Build a Latent Semantic Indexing (LSI) Search Engine in Python — From Scratch

Introduction

This tutorial will guide you through understanding and implementing Latent Semantic Indexing (LSI) from scratch. LSI is a powerful technique used in information retrieval and natural language processing to find hidden relationships between words and documents.

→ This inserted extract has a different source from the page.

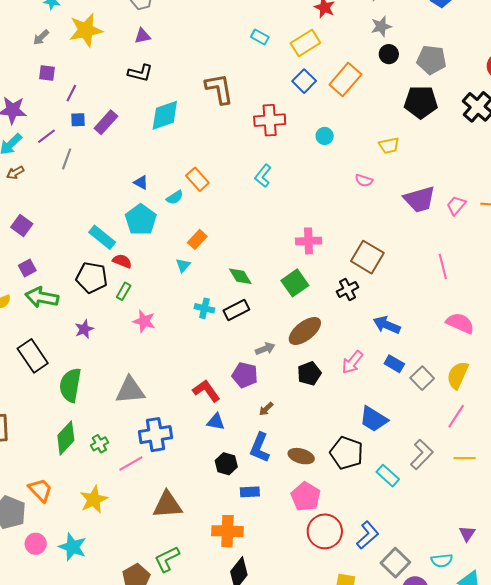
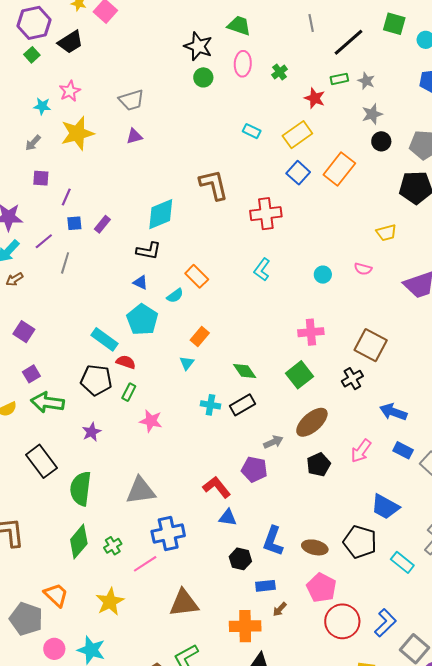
black L-shape: (140, 73) -> (149, 251), moved
purple rectangle: (106, 122) -> (102, 224), size x0.7
cyan circle: (325, 136) -> (323, 275), moved
brown arrow: (266, 409) -> (280, 609), moved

By the end of this tutorial, you'll understand:

  • How LSI works mathematically
  • How to implement LSI using Python
  • How to use LSI for document ranking and search
  • How to visualize document relationships in concept space

What is Latent Semantic Indexing?

Latent Semantic Indexing (LSI) is a technique that:

  1. Helps retrieve accurate information from very large databases
  2. Was invented for Information Retrieval in the late 1980s
  3. Determines document similarity based on the contexts in which words appear
  4. Allows search engines to understand page content beyond exact keyword matching
  5. Focuses on "Themes" instead of just "Keywords"

Key Benefits

  • Finds documents that are conceptually similar even if they don't share exact keywords
  • Reduces the dimensionality of the document space
  • Handles synonymy (different words with similar meanings)
  • Manages polysemy (words with multiple meanings)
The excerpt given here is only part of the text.